■ To do
Copy out each line of the data below in which "сотрудников" appears.

++++++++++++++++++++

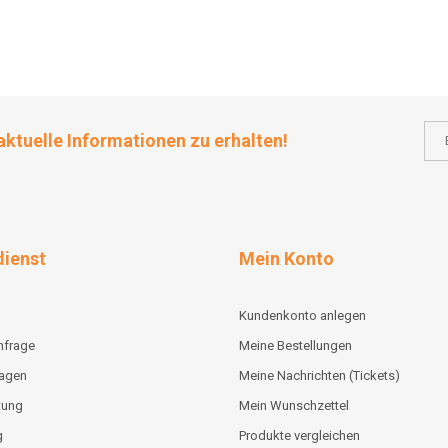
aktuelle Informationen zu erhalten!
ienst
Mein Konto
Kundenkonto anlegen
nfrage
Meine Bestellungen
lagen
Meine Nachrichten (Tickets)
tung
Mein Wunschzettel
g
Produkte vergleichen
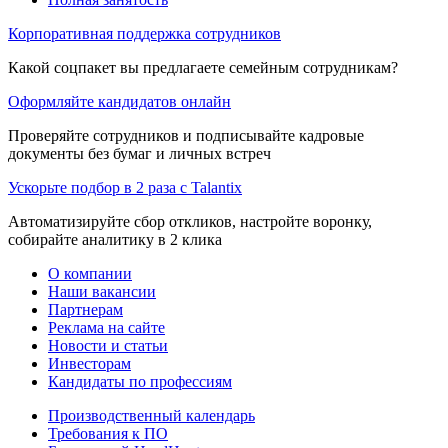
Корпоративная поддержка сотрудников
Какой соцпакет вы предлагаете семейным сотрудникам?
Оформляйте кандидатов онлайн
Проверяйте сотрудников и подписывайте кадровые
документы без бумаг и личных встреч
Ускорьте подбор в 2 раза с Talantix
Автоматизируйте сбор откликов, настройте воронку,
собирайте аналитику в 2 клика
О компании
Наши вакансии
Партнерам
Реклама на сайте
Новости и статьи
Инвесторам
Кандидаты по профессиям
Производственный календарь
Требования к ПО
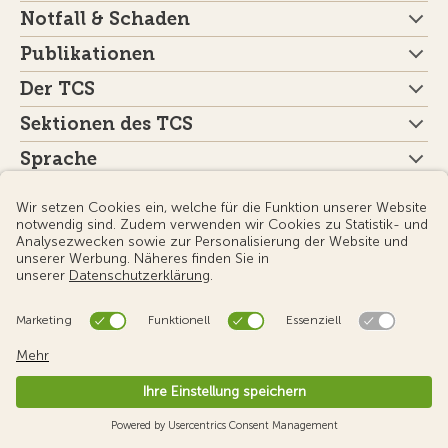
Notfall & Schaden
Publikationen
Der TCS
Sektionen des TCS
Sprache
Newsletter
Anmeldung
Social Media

++++++++++++++++++++

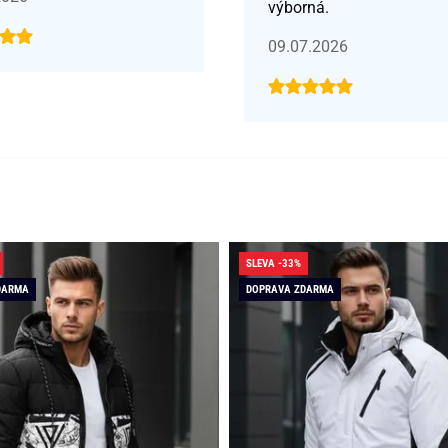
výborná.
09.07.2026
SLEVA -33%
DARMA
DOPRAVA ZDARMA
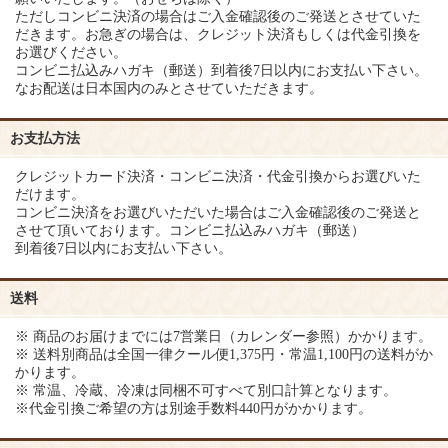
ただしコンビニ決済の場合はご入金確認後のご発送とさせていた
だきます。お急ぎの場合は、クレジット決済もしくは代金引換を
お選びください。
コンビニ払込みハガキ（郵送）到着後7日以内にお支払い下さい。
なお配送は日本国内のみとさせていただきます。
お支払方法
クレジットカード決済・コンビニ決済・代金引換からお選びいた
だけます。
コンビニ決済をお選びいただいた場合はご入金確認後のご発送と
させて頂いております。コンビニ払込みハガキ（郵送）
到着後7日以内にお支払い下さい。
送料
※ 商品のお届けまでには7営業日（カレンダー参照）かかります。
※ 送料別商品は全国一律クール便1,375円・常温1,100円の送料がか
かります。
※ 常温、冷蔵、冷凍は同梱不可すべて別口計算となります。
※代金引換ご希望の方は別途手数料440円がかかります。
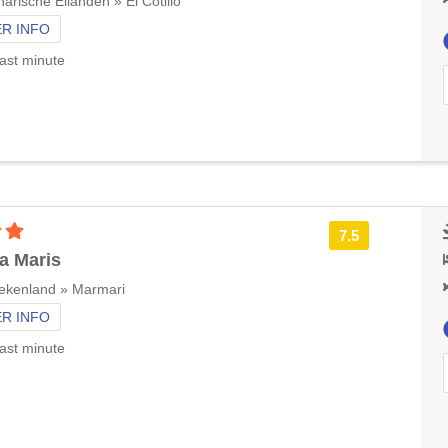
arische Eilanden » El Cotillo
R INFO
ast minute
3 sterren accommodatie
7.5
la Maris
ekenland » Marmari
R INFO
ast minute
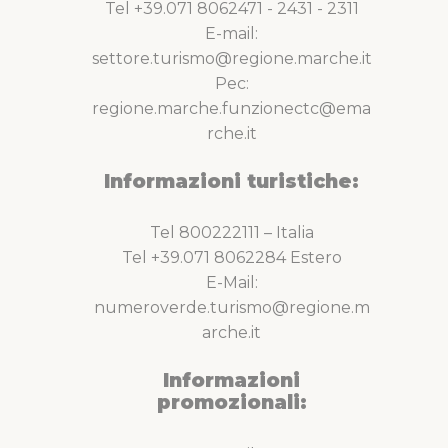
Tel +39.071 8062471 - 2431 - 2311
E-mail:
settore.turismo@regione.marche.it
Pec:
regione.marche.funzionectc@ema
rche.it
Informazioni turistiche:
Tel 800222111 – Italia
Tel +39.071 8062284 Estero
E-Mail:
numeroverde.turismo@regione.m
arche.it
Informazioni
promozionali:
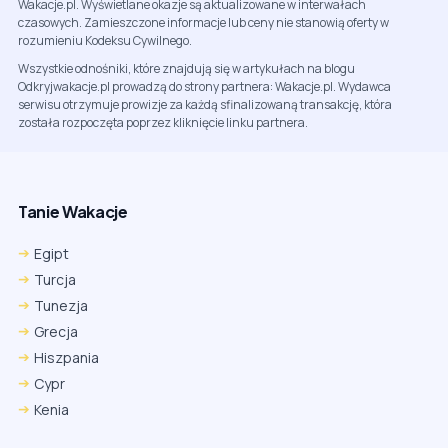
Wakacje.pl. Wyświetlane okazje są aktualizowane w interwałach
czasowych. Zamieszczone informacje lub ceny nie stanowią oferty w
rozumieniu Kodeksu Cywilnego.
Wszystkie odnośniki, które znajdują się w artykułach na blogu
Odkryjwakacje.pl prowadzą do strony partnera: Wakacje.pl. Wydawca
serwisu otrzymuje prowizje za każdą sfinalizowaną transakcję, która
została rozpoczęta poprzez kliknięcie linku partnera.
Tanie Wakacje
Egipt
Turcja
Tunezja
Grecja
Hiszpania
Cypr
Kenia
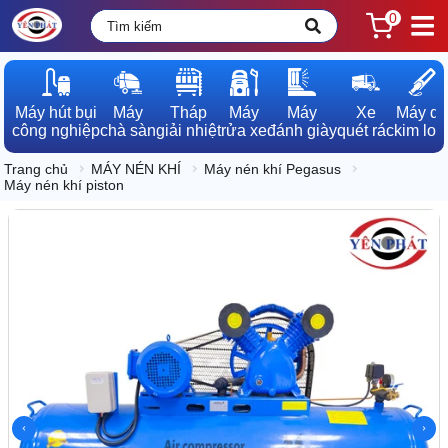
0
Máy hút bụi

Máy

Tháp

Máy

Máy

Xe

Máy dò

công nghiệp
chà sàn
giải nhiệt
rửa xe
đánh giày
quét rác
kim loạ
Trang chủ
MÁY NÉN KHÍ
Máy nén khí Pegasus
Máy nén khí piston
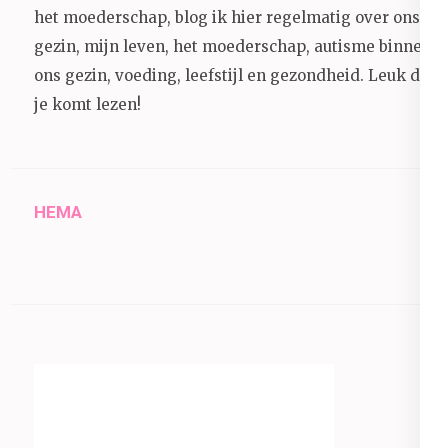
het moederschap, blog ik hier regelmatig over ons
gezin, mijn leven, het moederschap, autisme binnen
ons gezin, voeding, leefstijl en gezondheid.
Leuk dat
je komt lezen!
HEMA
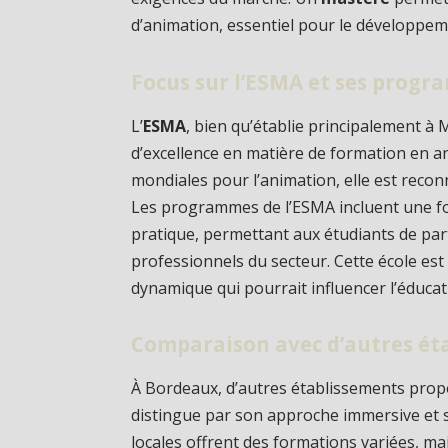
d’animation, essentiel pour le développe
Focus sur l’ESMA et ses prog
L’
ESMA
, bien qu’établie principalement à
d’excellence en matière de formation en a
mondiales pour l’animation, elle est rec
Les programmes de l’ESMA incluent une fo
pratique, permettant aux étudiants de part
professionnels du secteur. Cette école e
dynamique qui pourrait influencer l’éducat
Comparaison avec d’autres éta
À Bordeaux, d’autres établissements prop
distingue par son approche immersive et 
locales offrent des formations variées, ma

++++++++++++++++++++

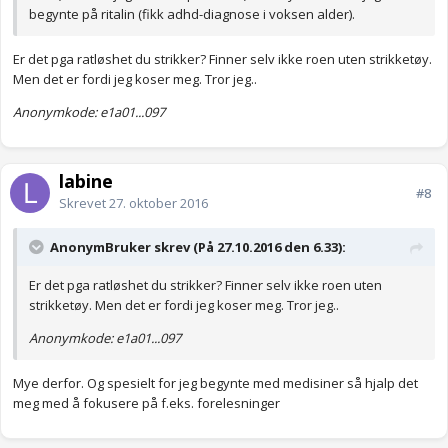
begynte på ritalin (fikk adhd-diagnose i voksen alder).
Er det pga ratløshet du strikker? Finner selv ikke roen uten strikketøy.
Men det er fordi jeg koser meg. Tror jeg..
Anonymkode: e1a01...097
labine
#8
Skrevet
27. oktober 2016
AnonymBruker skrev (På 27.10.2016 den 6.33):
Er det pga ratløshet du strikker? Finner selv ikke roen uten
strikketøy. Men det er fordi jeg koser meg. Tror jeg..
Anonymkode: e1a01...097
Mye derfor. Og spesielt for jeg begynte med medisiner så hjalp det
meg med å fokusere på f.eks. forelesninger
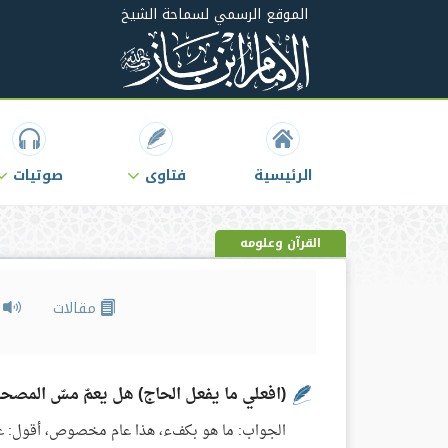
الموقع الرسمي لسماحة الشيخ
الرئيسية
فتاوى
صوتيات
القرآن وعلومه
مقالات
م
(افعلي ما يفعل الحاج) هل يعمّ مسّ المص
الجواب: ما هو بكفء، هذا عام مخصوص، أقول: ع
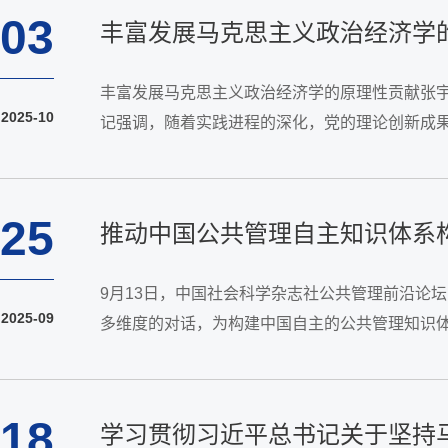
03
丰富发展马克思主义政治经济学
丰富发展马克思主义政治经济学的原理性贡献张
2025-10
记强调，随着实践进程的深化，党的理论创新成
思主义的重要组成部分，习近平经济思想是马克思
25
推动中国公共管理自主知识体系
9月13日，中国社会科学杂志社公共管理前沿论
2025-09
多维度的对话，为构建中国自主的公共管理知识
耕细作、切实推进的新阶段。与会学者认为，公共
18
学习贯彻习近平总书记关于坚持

++++++++++++++++++++

■ Output for this exercise
Корпоративная поддержка сотрудников
Проверяйте сотрудников и подписывайте кадровые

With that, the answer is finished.